» **Exercise goal**
Apart from the pictures, every entry should be reproduced exactly.

[Dataset entries]
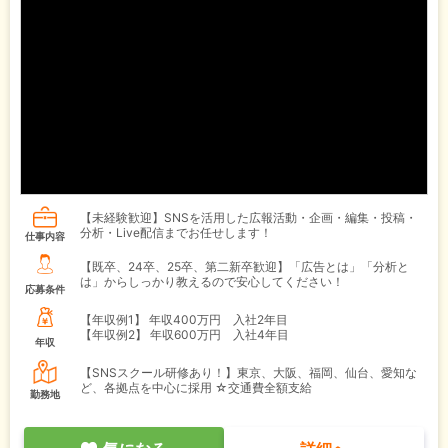
【未経験歓迎】SNSを活用した広報活動・企画・編集・投稿・
分析・Live配信までお任せします！
仕事内容
【既卒、24卒、25卒、第二新卒歓迎】「広告とは」「分析と
は」からしっかり教えるので安心してください！
応募条件
【年収例1】
年収400万円 入社2年目
【年収例2】
年収600万円 入社4年目
年収
【SNSスクール研修あり！】東京、大阪、福岡、仙台、愛知な
ど、各拠点を中心に採用 ☆交通費全額支給
勤務地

» **Solved exercise**
【未経験歓迎】SNSを活用した広報活動・企画・編集・投稿・
分析・Live配信までお任せします！
仕事内容
【既卒、24卒、25卒、第二新卒歓迎】「広告とは」「分析と
は」からしっかり教えるので安心してください！
応募条件
【年収例1】
年収400万円 入社2年目
【年収例2】
年収600万円 入社4年目
年収
【SNSスクール研修あり！】東京、大阪、福岡、仙台、愛知な
ど、各拠点を中心に採用 ☆交通費全額支給
勤務地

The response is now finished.